Adiviné en sus palabras un deseo de permanencia, una vanidad primaria de escritor impropia de su época, que le lleva a firmar la obra y a presentarse en la misma: “Yo maestro Gonçalvo   de Verceo nomnado”. Quizá el haberse criado en un monasterio y la superior formación intelectual que recibe provocan en él un íntimo, oculto deseo de superar las fronteras que limitan el conocimiento de su talento y exponerlo al público. Yo lo imagino de joven, sentado en cualquier rincón del convento, cegado por el sol tras horas en la biblioteca, leyendo obra tras obra, estudiando, hasta llegar, pasados los años, a la conclusión de que él podría escribir mejor y, a la vez, servir a Dios y a la Iglesia.

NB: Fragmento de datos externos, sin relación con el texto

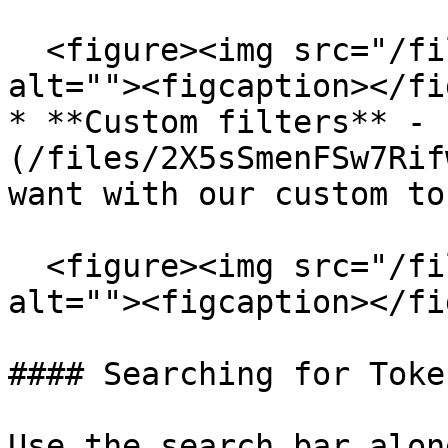
  <figure><img src="/files/BrqA2b6nesPHDFkHsAxt" 
alt=""><figcaption></fi
* **Custom filters** - 
(/files/2X5sSmenFSw7Rif
want with our custom to
  <figure><img src="/files/VXRd5b89hwAK7IyY8Pti" 
alt=""><figcaption></fi
#### Searching for Token
Use the search bar alon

En algún momento llegaron las obras, atrevimientos revestidos de ingenuidad para que todo cupiera: el autor literario, el artesano, el religioso.

Escribieron sobre Gonzalo de Berceo, con admiración y estima por la inocencia y frescura de ese balbuceante primer castellano, Antonio Machado, Rubén Darío y creo recordar que Borges. Machado lo imagina copiando a otros, monótono, sin brillo, sin originalidad; Rubén Darío vislumbra el talento del poeta encadenado a la métrica arcaica. Ambos lo muestran victorioso a pesar de sus limitaciones: “le sale afuera la luz del corazón” y “vuelo y libertad” son el destino final de su obra.

A mí me conmovió su verso simple de alma pura, dejándome la sensación de haber escuchado las primeras palabras que pronuncia un niño.